Le bilan série est plus réjouissant. Seule, j’ai guimauvé devant Heartstopper, ri devant Derry Girls et suivis les recommandations de Pauline Le Gall en regardant Tuca & Bertie qui n’est pourtant pas ma tasse de thé graphique (trop rapide, trop  agressif). Sur les conseils du boyfriend, j’ai regardé Arcane et si là aussi la patte graphique ne m’attirait pas (si admirable soit-elle), j’ai surkiffé (la première saison surtout). Spare the sympathy, everybody wants to be my enemyyyyyy !

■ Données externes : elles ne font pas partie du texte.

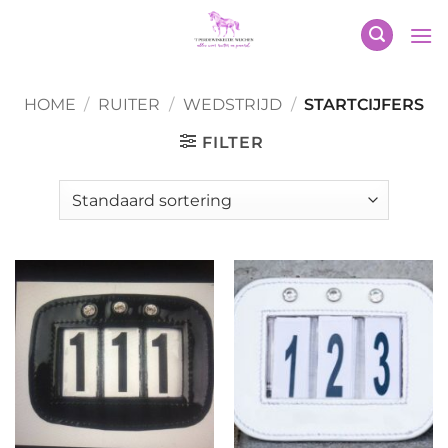
Ga
naar
inhoud
HOME
/
RUITER
/
WEDSTRIJD
/
STARTCIJFERS
FILTER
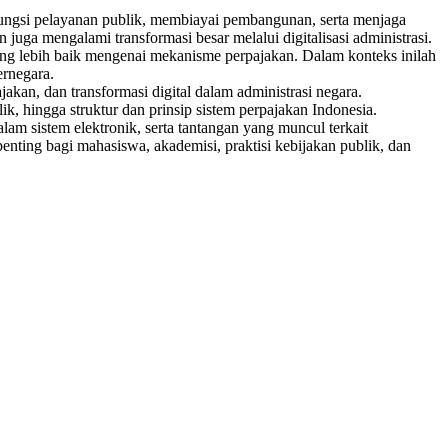
ungsi pelayanan publik, membiayai pembangunan, serta menjaga
uga mengalami transformasi besar melalui digitalisasi administrasi.
yang lebih baik mengenai mekanisme perpajakan. Dalam konteks inilah
ernegara.
jakan, dan transformasi digital dalam administrasi negara.
k, hingga struktur dan prinsip sistem perpajakan Indonesia.
lam sistem elektronik, serta tantangan yang muncul terkait
enting bagi mahasiswa, akademisi, praktisi kebijakan publik, dan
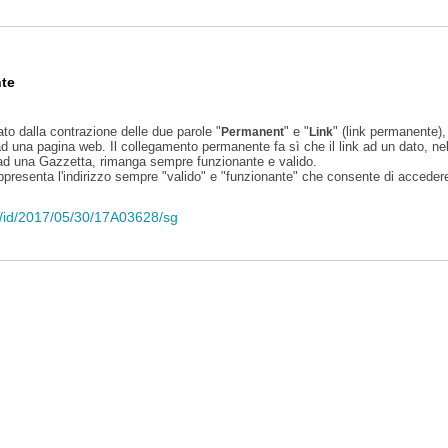
te
ato dalla contrazione delle due parole "
" e "
" (link permanente), 
Permanent
Link
d una pagina web. Il collegamento permanente fa sì che il link ad un dato, ne
 ad una Gazzetta, rimanga sempre funzionante e valido.
appresenta l'indirizzo sempre "valido" e "funzionante" che consente di accedere 
eli/id/2017/05/30/17A03628/sg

Ensemble, nous avons avidement regardé Mindhunter sur les débuts du profilage des serial killers et la saison 1 de Fargo, avant de nous lasser en cours de saison 2 (cette idée de virer quasi tous les personnages avec une saison flashback aussi…). On a également pris plaisir devant Spy Family et son improbable scénario réunissant un espion, une gamine qui lit dans les pensées et une tueuse à gage, chacun ignorant les activités des autres, avec ses motivations propres pour simuler une vie familiale ordinaire (jusqu’à vraiment faire famille, à leur manière).

Si je ne devais garder qu’une seule série cette année pourtant, ce serait Peaky Binders, que j’ai regardée mille ans après tout le monde, tantôt seule tantôt avec le boyfriend. Je serais même assez tentée d’aller voir la comédie musicale adaptée de la série, pour tout vous dire ! By order of the Peaky fucking Binders.